LARFs have not enhanced the risk–return trade-off when added to a diversified portfolio. For example, when a LARF fund is combined with a 60/40 stock/bond portfolio, neither absolute nor risk-adjusted returns are improved.

How Did the Author Conduct This Research?

Using Bloomberg data, the author analyzes month-end net asset values of 1,105 funds with a total of 2,046 share classes globally. The Lipper database is used to collect total expense ratio data when available. Given that LARFs are relatively new, the average fund track record is relatively short at 56.6 months (with the median being 45 months). Only 102 of the 1,105 funds in the dataset have a track record of longer than 10 years. The assets under management range from $0.2 million to $38 billion. The 50 largest funds in the author’s database account for 67% of the total assets under management.
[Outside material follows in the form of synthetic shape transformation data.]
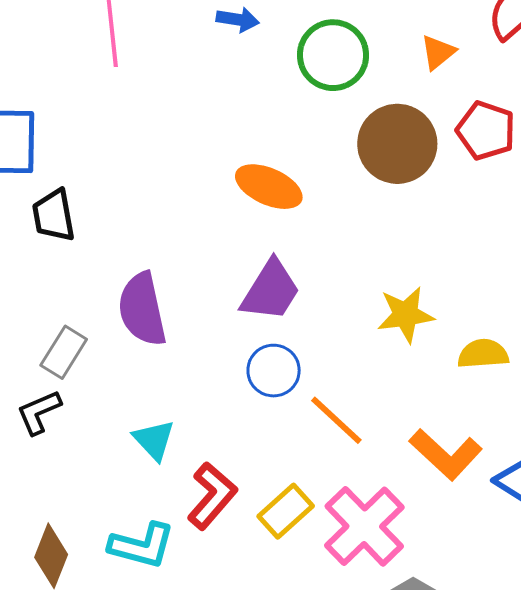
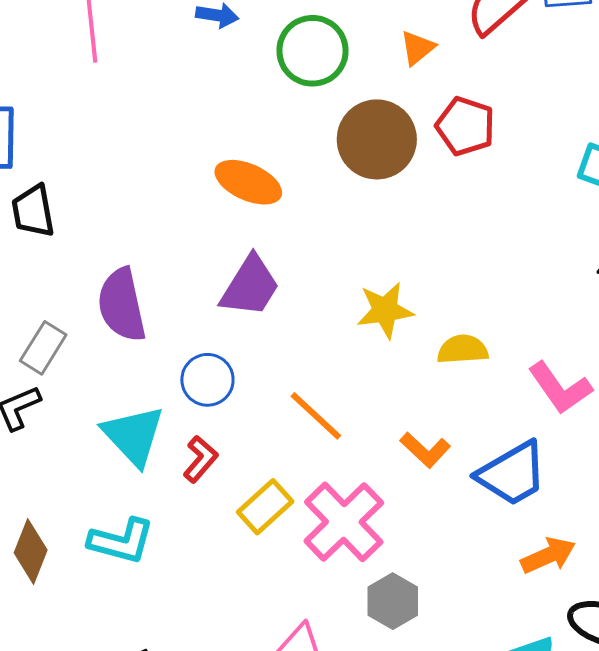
blue circle: (274, 371) -> (207, 380), moved
cyan triangle: (154, 440) -> (133, 436), size x1.5
orange L-shape: (446, 454) -> (425, 450), size x0.7
red L-shape: (212, 496) -> (200, 459), moved, size x0.7

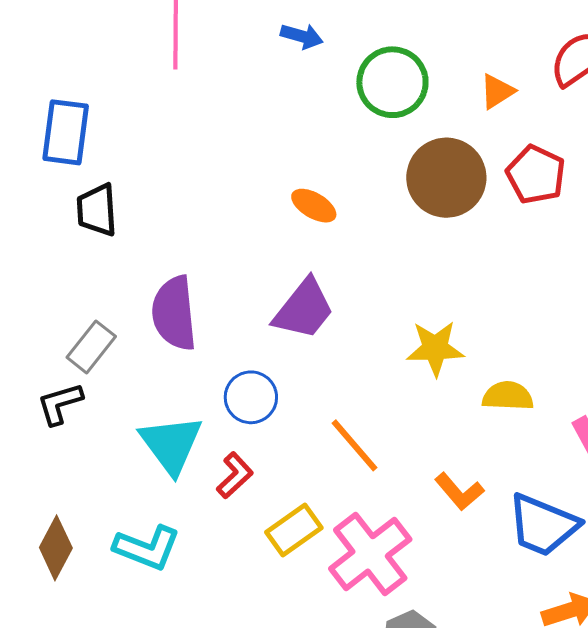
orange ellipse: (248, 182) -> (314, 206), size x0.7
blue trapezoid: (512, 474) -> (543, 525), turned 46

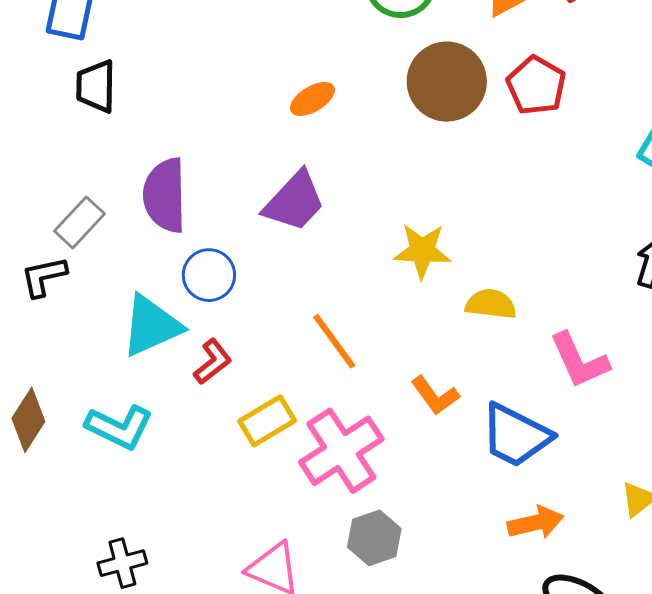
orange ellipse: (314, 206) -> (312, 99), turned -66
blue circle: (251, 397) -> (209, 275), moved
cyan triangle: (171, 444) -> (151, 326), turned 38

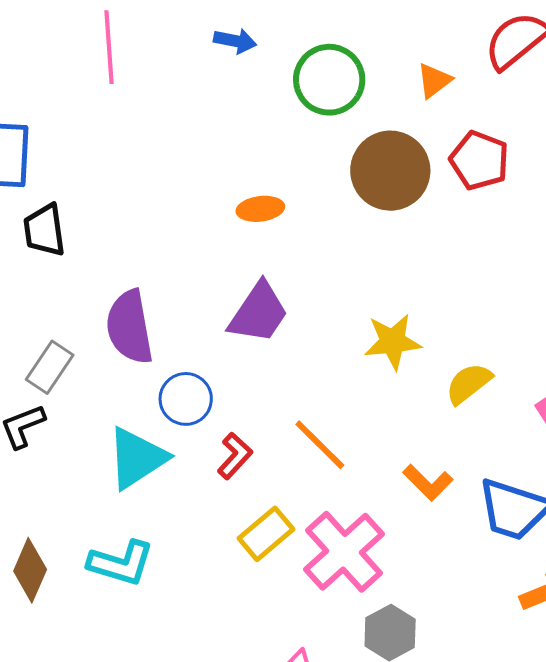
orange ellipse: (312, 99) -> (260, 209), turned 33
yellow semicircle: (491, 304) -> (469, 383), turned -36
red L-shape: (213, 362) -> (235, 456), moved

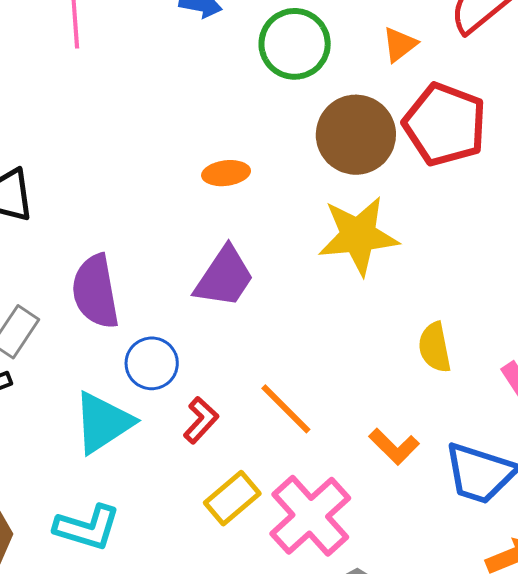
red pentagon: (479, 160) -> (445, 124), size x1.4
yellow star: (393, 342) -> (358, 236), moved, size x1.4
yellow semicircle: (469, 383) -> (435, 347), turned -63

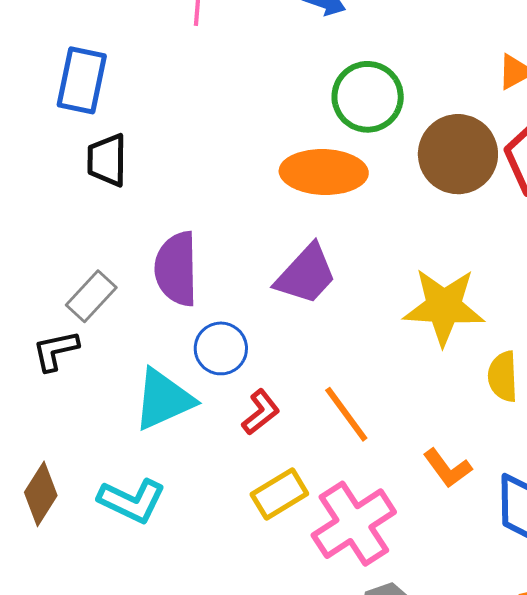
green circle: (295, 44) -> (368, 97), moved
orange ellipse: (226, 173) -> (324, 172), size x1.8
yellow star: (358, 236) -> (444, 307), moved

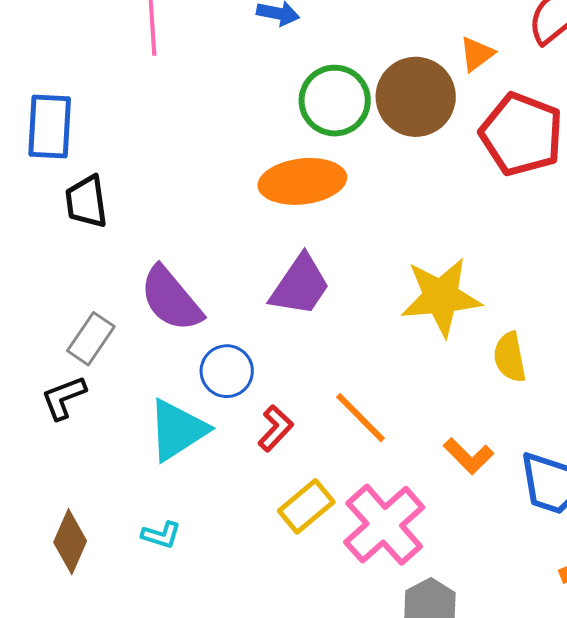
brown circle: (458, 154) -> (416, 97), moved
purple semicircle: (176, 269) -> (171, 299), turned -30
cyan L-shape: (132, 501) -> (161, 535), size x0.6

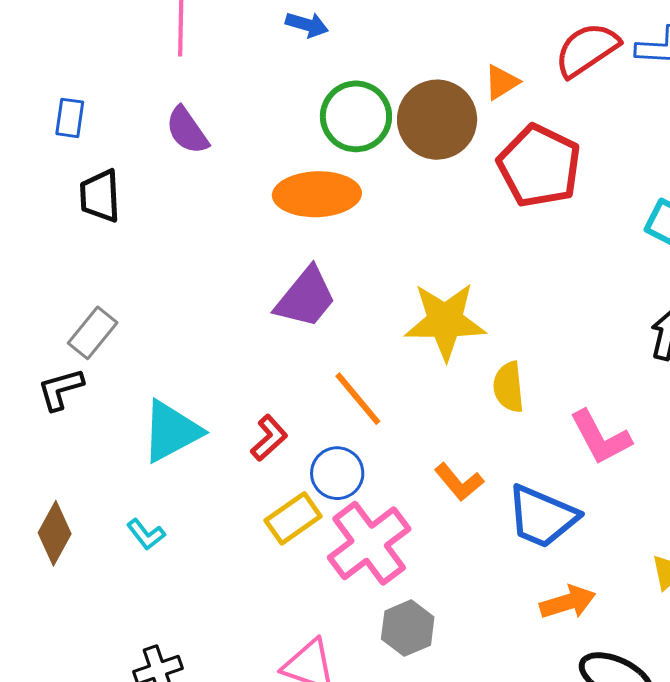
blue rectangle: (50, 127) -> (70, 118), size x0.6
purple semicircle: (171, 299) -> (187, 130), moved, size x0.7
blue circle: (227, 371) -> (337, 473), moved
orange line: (361, 418) -> (358, 399), moved
cyan L-shape: (161, 535) -> (146, 534), turned 30

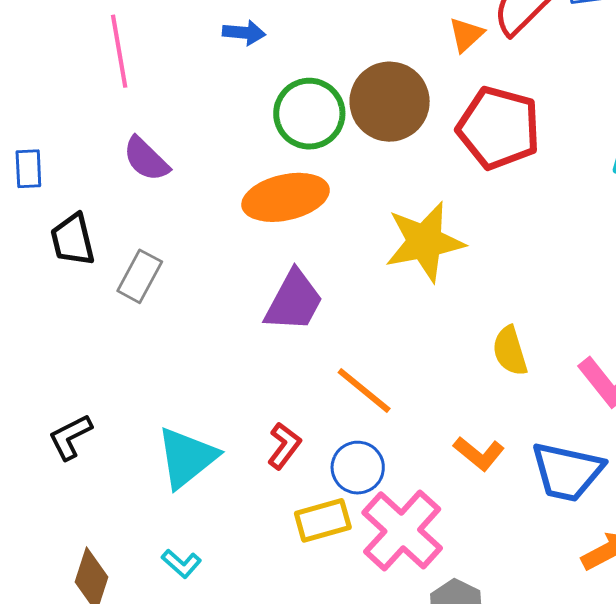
orange triangle: (502, 82) -> (466, 35), moved
yellow star: (445, 321) -> (425, 242), moved
gray rectangle: (93, 333) -> (140, 276), moved
yellow rectangle: (293, 518) -> (323, 520), turned 30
For the analysis, the author calculates a liquid absolute return index (LARI), which is composed of all of the funds in his database. This index is calculated on both an equal- and asset-weighted basis with monthly rebalancing. The LARI differs from hedge fund indexes in that LARI funds are both liquid and open for investments, whereas many hedge fund index funds are not.
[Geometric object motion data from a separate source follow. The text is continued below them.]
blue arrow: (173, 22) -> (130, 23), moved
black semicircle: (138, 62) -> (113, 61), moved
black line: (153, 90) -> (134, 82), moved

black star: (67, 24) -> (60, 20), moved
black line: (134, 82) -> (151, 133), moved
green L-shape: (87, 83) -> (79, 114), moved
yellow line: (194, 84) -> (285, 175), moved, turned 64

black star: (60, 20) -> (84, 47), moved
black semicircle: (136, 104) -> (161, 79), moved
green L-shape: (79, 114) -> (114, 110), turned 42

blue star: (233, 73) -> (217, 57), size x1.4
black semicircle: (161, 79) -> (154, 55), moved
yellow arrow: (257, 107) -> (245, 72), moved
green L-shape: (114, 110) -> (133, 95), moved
To explain fund returns, a four-factor model is used with the three Fama–French factors and a momentum factor. Because LARFs and hedge funds are not constrained to only equity investments, a nine-factor model is also used to determine the influence of nonequity factors on the LARF returns. From these regressions, the author draws conclusions about the risk–return benefits of adding LARFs to portfolios.

Abstractor’s Viewpoint

The author shows that although LARFs are more attractive than hedge funds on several metrics, their higher fees compared with those of traditional funds and their poor performance during market downturns are concerning.

A potential limitation of the study is that LARFs are fairly new, and therefore, the data history is limited. In addition, the author’s LARF indexes suffer from survivorship bias because only funds that are still in existence are included in the analysis. As a final point, the author’s analysis focuses on the performance of LARFs in aggregate. The investment industry would benefit from future research that analyzes the different categories of liquid absolute return strategies.